Treasury floating rate notes and ETFs like the WisdomTree Floating Rate Treasury Fund (USFR ) are often seen as beneficial tools to fixed income investors when yields on U.S. government debt are rising.
Rates have been mostly steady this year. But that hasn’t stopped USFR from notching a small YTD gain. Alone, that’s an impressive feat. USFR still merits consideration because, amid last month’s bond market volatility, it proved durable relative to short duration rivals. Data indicates FRNs have been a corner of the bond market most immune to recent volatility challenges.
“The only sector of Treasuries that has not been subject to this volatility is floating rate notes (FRNs). UST FRNs are reset with the weekly 3-month t-bill auction, plus a [spread. And] as a result, [they’re] anchored by the Fed Funds Rate and not impacted by speculative trading activity,” noted Kevin Flanagan, head of fixed income strategy at WisdomTree. “Thus, tariff uncertainty and recession and/or inflation fears don’t align with the daily trading mechanism that the fixed coupon [maturities confront.”]
USFR Has Other Sources of Allure
U.S. and China have agreed to slash tariffs for 90 days. They’ll meet again to discuss deeper trade accommodation. So some market participants may take their eyes off bonds. On the other hand, it’s always a good idea to have a hedge and a risk-mitigation tool. FRNs and USFR check these boxes..
Speaking of dampening risk, USFR could be an ideal consideration regarding that. That’s because the ETF is less as aggressive from a credit perspective than collateralized loan obligations (CLOs) or junk-rated corporate debt. Those two bond segments could be vulnerable to downside if tariff-related turbulence returns.
[“Ultra-short’ credit and/or CLO instruments can offer somewhat higher yields than Treasury [FRNs. But] there is a reason: potential credit risk.

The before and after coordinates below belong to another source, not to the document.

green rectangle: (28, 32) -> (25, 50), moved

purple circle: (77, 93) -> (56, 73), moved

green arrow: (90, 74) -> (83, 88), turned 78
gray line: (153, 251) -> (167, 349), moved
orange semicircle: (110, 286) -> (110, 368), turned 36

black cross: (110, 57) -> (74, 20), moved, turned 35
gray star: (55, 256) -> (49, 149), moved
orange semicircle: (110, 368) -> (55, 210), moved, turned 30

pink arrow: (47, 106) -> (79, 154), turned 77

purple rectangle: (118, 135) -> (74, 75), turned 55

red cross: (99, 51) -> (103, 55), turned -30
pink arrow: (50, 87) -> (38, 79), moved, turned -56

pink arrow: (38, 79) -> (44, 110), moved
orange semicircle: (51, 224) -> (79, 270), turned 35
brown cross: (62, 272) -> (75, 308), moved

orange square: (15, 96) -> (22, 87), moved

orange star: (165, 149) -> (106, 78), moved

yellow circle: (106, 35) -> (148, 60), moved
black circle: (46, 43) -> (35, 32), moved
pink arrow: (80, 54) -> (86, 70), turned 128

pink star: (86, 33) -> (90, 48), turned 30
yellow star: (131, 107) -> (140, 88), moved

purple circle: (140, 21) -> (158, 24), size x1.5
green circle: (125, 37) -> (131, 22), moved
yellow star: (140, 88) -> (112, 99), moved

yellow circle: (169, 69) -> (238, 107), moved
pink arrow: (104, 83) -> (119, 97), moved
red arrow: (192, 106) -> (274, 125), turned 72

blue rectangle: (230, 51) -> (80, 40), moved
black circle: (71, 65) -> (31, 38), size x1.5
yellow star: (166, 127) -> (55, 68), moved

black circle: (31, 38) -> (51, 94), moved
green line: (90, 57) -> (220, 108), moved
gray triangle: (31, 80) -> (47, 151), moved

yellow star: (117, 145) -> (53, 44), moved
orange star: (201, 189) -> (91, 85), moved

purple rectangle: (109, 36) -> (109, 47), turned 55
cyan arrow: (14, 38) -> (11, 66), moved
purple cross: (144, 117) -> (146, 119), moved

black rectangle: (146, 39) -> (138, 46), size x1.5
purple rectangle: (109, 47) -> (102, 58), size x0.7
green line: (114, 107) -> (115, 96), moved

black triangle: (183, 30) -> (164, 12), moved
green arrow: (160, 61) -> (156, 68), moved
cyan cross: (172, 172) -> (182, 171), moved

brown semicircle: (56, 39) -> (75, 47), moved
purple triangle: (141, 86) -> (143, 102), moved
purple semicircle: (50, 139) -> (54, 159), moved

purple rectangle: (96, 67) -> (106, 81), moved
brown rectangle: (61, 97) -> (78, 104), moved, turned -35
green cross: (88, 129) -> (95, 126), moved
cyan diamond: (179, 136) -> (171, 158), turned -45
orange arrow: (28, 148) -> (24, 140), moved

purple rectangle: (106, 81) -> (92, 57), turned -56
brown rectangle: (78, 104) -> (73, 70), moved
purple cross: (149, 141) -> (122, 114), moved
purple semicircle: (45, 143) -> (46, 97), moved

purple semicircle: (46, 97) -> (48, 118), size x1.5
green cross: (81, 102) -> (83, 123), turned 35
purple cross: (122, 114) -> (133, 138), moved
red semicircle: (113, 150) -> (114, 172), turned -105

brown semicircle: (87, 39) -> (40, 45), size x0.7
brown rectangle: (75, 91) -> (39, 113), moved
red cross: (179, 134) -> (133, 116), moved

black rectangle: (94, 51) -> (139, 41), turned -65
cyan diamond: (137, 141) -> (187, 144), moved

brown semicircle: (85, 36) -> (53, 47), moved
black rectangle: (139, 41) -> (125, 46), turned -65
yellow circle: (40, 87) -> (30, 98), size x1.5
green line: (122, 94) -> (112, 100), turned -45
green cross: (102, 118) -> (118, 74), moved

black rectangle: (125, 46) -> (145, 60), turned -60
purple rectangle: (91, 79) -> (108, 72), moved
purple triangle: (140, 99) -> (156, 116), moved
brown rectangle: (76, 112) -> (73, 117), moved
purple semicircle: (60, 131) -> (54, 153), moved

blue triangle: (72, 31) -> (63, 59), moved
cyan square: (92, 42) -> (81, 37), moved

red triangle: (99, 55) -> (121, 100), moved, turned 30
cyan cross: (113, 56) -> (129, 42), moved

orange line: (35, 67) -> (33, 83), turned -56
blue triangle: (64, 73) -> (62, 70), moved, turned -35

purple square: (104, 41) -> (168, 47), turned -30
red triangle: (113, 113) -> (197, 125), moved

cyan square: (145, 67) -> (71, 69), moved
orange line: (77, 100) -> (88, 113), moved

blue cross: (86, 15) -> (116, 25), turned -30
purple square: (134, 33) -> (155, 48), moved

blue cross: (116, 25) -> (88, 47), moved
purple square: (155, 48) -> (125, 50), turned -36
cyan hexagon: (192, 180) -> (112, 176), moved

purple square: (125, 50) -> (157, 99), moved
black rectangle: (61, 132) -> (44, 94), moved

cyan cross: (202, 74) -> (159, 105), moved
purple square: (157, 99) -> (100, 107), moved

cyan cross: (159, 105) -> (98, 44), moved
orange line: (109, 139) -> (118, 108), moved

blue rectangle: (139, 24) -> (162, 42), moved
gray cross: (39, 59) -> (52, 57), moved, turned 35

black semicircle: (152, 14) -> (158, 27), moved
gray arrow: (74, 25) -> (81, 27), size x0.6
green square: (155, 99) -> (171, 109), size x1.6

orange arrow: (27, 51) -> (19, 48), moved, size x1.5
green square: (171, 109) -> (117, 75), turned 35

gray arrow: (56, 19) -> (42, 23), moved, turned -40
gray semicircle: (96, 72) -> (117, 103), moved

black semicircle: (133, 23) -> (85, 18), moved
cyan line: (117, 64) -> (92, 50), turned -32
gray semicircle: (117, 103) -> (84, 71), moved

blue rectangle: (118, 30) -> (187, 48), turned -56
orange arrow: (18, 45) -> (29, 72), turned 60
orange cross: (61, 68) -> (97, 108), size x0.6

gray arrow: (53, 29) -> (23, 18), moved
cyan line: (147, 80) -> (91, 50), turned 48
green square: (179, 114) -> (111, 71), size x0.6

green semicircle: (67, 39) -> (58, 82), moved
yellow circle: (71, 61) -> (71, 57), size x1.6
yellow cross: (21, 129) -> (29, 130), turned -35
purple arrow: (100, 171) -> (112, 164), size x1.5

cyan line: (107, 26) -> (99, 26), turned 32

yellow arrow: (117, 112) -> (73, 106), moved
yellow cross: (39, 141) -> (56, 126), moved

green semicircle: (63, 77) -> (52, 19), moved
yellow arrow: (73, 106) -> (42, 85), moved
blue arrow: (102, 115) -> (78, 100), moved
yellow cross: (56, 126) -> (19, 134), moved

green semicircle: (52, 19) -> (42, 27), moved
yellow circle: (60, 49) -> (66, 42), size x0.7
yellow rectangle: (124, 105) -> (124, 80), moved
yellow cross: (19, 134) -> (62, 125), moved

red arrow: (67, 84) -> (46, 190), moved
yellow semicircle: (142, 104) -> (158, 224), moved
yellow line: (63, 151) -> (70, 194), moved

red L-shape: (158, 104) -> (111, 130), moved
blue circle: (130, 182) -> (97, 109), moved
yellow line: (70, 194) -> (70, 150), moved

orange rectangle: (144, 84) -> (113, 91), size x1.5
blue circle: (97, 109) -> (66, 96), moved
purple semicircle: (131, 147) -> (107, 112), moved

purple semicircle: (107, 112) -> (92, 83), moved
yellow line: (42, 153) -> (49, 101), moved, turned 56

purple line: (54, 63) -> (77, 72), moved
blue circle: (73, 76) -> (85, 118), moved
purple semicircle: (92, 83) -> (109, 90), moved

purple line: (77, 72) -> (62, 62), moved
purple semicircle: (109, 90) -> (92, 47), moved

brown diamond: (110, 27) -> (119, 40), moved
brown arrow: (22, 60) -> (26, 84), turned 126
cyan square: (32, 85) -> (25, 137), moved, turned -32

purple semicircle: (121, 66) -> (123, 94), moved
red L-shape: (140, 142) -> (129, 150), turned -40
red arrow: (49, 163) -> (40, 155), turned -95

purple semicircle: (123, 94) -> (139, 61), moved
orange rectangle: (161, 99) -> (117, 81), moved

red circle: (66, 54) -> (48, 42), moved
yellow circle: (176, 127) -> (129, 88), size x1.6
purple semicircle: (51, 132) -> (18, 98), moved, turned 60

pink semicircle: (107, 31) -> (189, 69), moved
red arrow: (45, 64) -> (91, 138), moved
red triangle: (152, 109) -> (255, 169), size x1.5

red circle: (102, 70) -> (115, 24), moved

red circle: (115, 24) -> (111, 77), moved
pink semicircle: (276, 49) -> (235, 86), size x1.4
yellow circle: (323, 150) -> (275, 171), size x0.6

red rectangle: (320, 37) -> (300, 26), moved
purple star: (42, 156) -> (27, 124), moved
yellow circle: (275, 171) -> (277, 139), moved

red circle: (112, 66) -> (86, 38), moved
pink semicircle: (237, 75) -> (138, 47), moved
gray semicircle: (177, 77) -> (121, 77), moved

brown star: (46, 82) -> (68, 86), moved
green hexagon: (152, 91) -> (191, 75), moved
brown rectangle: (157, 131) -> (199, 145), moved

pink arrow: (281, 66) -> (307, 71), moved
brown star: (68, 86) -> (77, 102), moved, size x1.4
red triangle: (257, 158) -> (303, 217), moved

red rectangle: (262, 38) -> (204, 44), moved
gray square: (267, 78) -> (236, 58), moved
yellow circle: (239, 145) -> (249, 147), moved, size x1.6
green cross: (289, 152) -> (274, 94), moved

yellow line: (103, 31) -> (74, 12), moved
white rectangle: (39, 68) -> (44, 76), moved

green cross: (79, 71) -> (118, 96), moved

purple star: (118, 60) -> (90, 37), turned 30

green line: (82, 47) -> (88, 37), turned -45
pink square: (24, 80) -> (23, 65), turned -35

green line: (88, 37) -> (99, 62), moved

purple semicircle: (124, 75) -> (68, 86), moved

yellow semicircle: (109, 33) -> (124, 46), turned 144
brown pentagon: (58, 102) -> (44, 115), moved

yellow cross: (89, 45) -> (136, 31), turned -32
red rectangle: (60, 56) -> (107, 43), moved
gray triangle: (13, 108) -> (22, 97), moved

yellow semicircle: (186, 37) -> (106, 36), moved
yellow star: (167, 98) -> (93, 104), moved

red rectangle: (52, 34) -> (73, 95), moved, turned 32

Relatively recently, markets have witnessed a period where the credit component can overtake the duration aspect of a fund, specifically during a risk-off episode,” added Flanagan. [“This] period of negative activity may have been somewhat [short-lived. Yet] investors who put their funds in the ultra-short duration bucket are not expecting to see potential statement risk.”
No Dramatic Income Sacrifice Required
USFR’s risk-defraying properties don’t require investors to dramatically sacrifice income as highlighted by a 30-day SEC yield of 4.28%. Additionally, USFR’s annual expense ratio of 0.15% ($15 on a $10,000 investment) is lower than the fees found on some well-known CLOs and short duration ETFs.